Hanefi
Avcı,
Ergenekon terör örgütü savcıları
Zekeriya Öz,
Mehmet Ali Pekgüzel ve Nihat Taşkın'a ifade vermişti. Avcı, ifadesinde, 1984-1992 arasında Diyarbakır'da istihbarat şube müdürü olarak görev yaptığını, bu esnada
JİTEM diye bir kuruluş olduğunu ve Ankara'da başında
Veli Küçük isminde birinin olduğunu duyduğunu anlatıyor.
Halen
Eskişehir emniyet müdürü olarak görev yapan Avcı ifadesinde şunları söylüyor: "1992 yılında
İstanbul İstihbarat şube müdürü olarak görev yaptığımda o dönem mafyacı olarak bilinen
Sami Hoştan, Ali Fevzi Bir, Mehmet Özbay (
Abdullah Çatlı),
Sedat Peker, Mehmet Hadi Özcan,
Yaşar Öz gibi adamların bire bir
Veli Küçük ile ilişkisi olduğunu duydum. Veli Küçük de o dönem
Kocaeli İl Jandarma komutanı olarak görev yapıyordu. JİTEM ile resmî bağlantısı yoktu. Ancak devlet görevlileri ve polis ile askeriye ile irtibatlı olan mafyavari şahısları takip ettiğimiz esnada bu şahısların irtibatları ortaya çıkıyordu. Şu anda bu adamların geçmişte kullandığı telefonlar sorulduğunda birebir kimlerle görüştüğü geçmişe yönelik de olsa tespit edilebilir."
Hanefi Avcı, savcılara verdiği ifadede, 2001 yılında
Tuncay Güney'den çıkan Ergenekon'un yeniden yapılandırılması belgesinin çok dikkat
çekici olduğunu,
Susurluk komisyonunda benzer bir yapılanmanın olduğunu gördüğünü belirtti. Hanefi Avcı'nın açıklamaları, Ergenekon davasının sanıklarından
emekli Albay Arif Doğan'ın emniyetteki sorgusunda verdiği ifadeyle örtüşüyor. Emekli
Tuğgeneral Veli Küçük'ün sağ kolu olarak bilinen Arif Doğan, ifadesinde JİTEM'in kurucusu olduğunu söylemişti. Doğan, "Ben bunun kurucusuyum. Yasalara uygun olarak
terörle mücadele ettik. Faaliyet alanı
OHAL bölgesidir." ifadelerini kullanmıştı. Doğan, 1990 yılında Jandarma İstihbarat Grup Komutanlığı görevini Küçük' e devrettiğini aktarmıştı. Veli Küçük, 15
Aralık 2008'de yaptığı savunmasında JİTEM'in varlığını yalanlamıştı.

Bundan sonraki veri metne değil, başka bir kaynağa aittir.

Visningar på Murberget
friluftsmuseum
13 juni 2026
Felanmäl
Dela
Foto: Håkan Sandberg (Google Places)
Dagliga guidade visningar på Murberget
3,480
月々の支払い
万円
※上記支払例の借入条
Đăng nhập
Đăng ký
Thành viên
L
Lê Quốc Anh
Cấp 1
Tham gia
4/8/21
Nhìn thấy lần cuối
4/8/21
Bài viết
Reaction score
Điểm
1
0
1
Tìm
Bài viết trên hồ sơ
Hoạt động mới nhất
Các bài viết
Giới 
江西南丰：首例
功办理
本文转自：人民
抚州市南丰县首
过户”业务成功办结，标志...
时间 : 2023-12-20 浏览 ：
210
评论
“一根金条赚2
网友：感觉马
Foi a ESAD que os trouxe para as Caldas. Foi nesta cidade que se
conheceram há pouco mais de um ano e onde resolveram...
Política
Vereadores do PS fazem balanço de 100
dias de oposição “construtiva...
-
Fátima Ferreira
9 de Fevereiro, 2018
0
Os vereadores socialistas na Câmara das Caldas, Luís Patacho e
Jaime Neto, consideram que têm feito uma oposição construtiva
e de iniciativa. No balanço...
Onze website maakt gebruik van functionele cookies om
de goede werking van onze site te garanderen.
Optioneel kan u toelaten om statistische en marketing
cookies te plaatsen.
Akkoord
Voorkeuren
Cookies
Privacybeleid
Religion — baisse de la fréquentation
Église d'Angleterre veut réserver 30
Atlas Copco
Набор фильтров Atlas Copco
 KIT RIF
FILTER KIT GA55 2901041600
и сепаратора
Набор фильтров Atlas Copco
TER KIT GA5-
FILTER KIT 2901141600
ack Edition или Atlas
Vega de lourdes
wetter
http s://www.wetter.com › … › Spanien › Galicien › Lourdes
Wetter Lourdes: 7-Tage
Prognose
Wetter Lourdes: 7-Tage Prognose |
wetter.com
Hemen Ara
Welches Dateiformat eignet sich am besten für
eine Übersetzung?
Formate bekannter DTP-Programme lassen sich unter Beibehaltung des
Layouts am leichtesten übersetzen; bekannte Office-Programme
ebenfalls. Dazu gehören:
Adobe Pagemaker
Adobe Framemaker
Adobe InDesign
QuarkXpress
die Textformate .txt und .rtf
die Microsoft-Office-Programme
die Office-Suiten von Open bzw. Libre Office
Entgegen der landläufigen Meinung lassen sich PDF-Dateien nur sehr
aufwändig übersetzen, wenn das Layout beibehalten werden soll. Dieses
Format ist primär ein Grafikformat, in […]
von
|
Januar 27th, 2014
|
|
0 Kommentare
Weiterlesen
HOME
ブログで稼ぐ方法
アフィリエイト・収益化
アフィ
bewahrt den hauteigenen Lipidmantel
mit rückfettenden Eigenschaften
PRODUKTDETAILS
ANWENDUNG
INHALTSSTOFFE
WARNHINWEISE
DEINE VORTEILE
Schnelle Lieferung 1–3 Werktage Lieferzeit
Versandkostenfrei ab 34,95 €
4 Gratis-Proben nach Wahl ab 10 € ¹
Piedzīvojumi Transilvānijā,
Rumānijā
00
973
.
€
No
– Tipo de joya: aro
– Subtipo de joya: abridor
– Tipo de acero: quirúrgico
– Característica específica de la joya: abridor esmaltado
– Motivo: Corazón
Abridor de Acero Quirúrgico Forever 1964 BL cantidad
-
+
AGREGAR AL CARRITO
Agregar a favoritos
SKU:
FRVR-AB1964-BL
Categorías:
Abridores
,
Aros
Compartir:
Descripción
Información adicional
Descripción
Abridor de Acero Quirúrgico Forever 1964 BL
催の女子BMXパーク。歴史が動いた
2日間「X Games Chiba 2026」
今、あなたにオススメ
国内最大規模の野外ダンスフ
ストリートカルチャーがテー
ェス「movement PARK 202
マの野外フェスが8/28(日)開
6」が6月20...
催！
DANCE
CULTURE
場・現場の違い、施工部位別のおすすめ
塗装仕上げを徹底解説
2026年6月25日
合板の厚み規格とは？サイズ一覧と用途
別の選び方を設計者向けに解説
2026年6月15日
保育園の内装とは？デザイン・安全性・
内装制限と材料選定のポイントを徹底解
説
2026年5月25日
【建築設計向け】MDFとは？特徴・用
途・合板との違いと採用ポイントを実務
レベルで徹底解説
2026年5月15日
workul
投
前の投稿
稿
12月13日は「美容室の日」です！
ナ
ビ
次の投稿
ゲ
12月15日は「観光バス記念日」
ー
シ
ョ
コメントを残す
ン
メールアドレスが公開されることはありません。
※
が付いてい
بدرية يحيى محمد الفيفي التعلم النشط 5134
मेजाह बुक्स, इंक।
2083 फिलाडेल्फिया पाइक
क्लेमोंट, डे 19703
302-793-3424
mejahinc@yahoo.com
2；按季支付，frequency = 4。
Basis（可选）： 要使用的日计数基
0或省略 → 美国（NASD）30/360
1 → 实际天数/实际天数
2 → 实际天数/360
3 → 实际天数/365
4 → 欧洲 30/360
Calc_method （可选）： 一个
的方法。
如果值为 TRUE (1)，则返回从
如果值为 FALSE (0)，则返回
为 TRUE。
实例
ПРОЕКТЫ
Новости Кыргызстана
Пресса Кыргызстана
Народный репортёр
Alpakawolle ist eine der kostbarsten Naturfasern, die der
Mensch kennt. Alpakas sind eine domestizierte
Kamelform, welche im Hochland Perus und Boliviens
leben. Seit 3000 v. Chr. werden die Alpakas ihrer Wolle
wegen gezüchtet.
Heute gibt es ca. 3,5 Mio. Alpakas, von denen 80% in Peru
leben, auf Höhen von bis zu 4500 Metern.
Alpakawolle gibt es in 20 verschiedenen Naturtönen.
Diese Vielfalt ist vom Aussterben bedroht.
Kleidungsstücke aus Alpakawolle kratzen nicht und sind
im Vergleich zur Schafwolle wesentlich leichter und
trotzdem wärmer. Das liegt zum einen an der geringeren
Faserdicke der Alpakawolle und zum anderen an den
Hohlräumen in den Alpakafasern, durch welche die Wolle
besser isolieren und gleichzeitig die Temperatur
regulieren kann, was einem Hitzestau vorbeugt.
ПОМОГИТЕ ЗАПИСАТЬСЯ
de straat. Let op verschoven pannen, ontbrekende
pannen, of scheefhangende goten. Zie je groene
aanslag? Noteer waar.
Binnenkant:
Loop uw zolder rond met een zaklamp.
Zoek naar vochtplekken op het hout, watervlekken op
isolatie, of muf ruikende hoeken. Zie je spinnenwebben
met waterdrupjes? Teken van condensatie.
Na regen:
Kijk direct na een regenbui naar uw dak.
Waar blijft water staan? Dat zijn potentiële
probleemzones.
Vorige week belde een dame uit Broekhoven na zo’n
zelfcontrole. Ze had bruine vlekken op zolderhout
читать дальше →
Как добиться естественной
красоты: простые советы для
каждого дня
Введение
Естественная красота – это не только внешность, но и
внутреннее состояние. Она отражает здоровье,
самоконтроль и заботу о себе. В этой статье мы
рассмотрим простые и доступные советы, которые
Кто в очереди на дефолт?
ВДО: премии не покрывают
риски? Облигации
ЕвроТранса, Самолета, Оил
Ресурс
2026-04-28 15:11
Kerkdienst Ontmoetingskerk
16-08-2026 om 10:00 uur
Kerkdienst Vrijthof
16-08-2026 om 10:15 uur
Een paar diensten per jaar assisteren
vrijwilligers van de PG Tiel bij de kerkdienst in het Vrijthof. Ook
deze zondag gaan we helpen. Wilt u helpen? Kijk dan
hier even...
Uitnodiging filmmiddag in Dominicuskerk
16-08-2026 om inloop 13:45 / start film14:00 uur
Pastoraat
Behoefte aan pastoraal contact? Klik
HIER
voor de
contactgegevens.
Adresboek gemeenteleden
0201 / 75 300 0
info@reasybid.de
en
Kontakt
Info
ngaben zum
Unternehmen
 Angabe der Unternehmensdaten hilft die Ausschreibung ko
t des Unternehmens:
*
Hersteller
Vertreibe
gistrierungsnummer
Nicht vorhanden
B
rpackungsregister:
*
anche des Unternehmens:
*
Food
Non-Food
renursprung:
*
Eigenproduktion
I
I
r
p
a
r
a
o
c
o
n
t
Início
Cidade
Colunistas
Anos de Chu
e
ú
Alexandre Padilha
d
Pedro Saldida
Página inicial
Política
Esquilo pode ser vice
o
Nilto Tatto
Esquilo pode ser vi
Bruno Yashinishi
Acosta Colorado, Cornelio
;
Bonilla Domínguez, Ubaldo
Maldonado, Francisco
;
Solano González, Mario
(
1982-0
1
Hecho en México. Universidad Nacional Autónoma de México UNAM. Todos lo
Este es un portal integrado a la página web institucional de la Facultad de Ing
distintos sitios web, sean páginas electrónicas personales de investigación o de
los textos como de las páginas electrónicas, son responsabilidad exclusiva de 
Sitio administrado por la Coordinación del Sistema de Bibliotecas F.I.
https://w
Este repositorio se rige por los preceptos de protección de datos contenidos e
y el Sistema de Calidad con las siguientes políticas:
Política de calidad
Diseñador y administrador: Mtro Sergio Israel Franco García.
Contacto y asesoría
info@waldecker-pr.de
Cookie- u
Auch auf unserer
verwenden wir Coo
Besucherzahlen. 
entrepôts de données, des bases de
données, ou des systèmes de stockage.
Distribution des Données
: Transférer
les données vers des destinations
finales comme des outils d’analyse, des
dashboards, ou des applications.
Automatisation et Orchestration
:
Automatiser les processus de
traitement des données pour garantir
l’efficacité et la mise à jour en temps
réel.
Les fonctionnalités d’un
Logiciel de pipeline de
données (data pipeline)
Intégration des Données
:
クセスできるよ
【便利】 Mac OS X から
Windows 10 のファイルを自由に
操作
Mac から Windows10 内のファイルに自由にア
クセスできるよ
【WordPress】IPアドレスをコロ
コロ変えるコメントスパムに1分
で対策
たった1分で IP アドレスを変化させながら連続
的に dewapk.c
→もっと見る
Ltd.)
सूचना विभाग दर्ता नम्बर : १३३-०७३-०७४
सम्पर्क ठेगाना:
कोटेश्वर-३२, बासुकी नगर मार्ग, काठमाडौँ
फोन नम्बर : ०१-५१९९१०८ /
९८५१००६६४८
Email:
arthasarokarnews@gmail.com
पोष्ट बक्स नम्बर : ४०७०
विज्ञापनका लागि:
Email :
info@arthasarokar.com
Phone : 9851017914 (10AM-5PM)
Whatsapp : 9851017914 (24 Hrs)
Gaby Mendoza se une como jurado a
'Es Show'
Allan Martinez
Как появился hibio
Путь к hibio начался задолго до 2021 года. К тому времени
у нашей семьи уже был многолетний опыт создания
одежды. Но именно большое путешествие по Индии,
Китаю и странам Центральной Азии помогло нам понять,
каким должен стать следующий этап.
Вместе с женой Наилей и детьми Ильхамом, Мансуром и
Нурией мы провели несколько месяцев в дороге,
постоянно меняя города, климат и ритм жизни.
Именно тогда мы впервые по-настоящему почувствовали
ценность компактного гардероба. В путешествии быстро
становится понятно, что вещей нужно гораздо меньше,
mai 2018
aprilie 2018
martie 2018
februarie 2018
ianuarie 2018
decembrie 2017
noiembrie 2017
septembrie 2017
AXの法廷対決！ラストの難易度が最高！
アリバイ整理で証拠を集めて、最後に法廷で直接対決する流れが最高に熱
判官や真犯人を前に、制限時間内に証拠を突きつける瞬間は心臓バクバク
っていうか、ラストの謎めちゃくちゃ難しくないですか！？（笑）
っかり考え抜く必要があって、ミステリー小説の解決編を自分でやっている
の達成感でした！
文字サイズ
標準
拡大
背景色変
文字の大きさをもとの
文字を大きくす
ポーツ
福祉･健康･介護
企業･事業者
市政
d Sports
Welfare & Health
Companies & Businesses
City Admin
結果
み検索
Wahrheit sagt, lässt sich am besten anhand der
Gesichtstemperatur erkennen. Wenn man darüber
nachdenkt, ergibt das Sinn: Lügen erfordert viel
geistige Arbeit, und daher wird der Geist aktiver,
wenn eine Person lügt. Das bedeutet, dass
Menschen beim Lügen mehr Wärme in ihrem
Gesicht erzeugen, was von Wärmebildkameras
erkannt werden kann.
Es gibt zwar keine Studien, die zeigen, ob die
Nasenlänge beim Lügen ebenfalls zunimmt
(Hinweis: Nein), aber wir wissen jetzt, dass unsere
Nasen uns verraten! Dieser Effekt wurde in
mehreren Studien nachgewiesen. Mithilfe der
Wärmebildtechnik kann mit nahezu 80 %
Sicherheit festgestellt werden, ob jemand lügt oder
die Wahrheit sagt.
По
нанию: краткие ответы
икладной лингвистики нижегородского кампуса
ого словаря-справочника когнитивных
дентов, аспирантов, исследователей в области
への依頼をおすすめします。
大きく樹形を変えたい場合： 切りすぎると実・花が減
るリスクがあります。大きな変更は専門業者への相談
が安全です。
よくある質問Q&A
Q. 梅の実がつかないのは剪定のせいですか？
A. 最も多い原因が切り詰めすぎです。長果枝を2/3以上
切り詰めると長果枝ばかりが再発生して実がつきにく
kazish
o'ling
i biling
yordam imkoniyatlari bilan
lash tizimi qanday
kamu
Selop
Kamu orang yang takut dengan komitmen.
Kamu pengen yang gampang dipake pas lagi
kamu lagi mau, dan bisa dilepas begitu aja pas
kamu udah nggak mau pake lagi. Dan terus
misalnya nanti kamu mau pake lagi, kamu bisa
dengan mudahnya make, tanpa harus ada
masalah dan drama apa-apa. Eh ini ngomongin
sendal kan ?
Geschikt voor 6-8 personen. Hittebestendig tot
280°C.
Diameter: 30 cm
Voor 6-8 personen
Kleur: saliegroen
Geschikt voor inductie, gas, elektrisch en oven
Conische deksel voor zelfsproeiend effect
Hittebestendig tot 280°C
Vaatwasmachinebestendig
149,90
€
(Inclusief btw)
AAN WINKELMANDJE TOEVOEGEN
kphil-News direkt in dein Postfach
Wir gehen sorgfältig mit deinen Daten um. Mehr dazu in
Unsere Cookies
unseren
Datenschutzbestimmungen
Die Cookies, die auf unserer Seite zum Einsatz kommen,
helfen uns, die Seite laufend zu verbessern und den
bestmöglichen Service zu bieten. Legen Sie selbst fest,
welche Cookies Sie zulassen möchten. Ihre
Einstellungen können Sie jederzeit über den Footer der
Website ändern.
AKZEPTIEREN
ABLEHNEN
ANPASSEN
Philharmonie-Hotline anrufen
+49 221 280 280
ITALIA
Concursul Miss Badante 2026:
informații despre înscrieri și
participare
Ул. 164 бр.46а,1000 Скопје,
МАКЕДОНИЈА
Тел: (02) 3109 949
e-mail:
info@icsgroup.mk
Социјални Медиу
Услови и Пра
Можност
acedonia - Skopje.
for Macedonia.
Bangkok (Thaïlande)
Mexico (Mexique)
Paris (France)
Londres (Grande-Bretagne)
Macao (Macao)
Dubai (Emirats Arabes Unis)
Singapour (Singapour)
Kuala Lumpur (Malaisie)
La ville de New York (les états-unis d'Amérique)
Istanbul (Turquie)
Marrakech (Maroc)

Hanefi Avcı'nın 1997 yılında
Meclis Susurluk
Araştırma Komisyonu'na verdiği ifadeler çok konuşulmuştu. Devlet içerisindeki illegal faaliyetlere dikkat çeken Avcı, MİT, JİTEM ve Emniyet İstihbaratı içerisindeki oluşumların terörle mücadele adı altında bir
takım kirli işler ve
faili meçhul cinayetleri işlediğini söylemişti.